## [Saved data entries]

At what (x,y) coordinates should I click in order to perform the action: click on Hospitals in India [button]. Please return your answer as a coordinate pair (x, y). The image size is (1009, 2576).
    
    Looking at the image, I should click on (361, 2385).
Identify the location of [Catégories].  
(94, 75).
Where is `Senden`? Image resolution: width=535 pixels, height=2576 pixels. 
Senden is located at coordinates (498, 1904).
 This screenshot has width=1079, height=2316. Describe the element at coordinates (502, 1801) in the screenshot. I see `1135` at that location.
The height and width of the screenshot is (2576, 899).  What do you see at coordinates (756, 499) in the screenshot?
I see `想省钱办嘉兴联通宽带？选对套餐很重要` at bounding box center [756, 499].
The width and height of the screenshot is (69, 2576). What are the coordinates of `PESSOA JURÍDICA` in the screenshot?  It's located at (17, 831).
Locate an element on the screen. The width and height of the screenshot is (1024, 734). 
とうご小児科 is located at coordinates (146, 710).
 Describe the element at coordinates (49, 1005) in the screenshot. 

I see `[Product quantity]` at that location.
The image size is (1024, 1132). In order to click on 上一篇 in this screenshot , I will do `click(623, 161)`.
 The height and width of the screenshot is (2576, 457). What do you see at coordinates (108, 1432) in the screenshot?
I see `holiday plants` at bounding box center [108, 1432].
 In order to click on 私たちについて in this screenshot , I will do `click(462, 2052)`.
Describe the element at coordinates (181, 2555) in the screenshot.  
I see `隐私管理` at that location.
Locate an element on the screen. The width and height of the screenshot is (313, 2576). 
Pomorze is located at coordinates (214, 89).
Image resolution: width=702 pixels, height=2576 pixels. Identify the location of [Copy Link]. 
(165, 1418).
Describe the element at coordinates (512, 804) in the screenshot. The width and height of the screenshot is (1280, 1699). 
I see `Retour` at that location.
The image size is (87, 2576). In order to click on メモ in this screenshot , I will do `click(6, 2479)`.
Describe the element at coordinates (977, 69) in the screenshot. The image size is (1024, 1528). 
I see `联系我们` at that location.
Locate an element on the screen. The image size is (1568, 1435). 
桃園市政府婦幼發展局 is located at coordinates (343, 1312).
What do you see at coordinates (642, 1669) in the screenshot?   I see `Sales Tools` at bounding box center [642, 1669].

## [Work required]
When you repeat the data, keep each line exactly as given.

## [Result of the exercise]
At what (x,y) coordinates should I click in order to perform the action: click on Hospitals in India [button]. Please return your answer as a coordinate pair (x, y). The image size is (1009, 2576).
    
    Looking at the image, I should click on (361, 2385).
Identify the location of [Catégories].  
(94, 75).
Where is `Senden`? Image resolution: width=535 pixels, height=2576 pixels. 
Senden is located at coordinates (498, 1904).
 This screenshot has width=1079, height=2316. Describe the element at coordinates (502, 1801) in the screenshot. I see `1135` at that location.
The height and width of the screenshot is (2576, 899).  What do you see at coordinates (756, 499) in the screenshot?
I see `想省钱办嘉兴联通宽带？选对套餐很重要` at bounding box center [756, 499].
The width and height of the screenshot is (69, 2576). What are the coordinates of `PESSOA JURÍDICA` in the screenshot?  It's located at (17, 831).
Locate an element on the screen. The width and height of the screenshot is (1024, 734). 
とうご小児科 is located at coordinates (146, 710).
 Describe the element at coordinates (49, 1005) in the screenshot. 

I see `[Product quantity]` at that location.
The image size is (1024, 1132). In order to click on 上一篇 in this screenshot , I will do `click(623, 161)`.
 The height and width of the screenshot is (2576, 457). What do you see at coordinates (108, 1432) in the screenshot?
I see `holiday plants` at bounding box center [108, 1432].
 In order to click on 私たちについて in this screenshot , I will do `click(462, 2052)`.
Describe the element at coordinates (181, 2555) in the screenshot.  
I see `隐私管理` at that location.
Locate an element on the screen. The width and height of the screenshot is (313, 2576). 
Pomorze is located at coordinates (214, 89).
Image resolution: width=702 pixels, height=2576 pixels. Identify the location of [Copy Link]. 
(165, 1418).
Describe the element at coordinates (512, 804) in the screenshot. The width and height of the screenshot is (1280, 1699). 
I see `Retour` at that location.
The image size is (87, 2576). In order to click on メモ in this screenshot , I will do `click(6, 2479)`.
Describe the element at coordinates (977, 69) in the screenshot. The image size is (1024, 1528). 
I see `联系我们` at that location.
Locate an element on the screen. The image size is (1568, 1435). 
桃園市政府婦幼發展局 is located at coordinates (343, 1312).
What do you see at coordinates (642, 1669) in the screenshot?   I see `Sales Tools` at bounding box center [642, 1669].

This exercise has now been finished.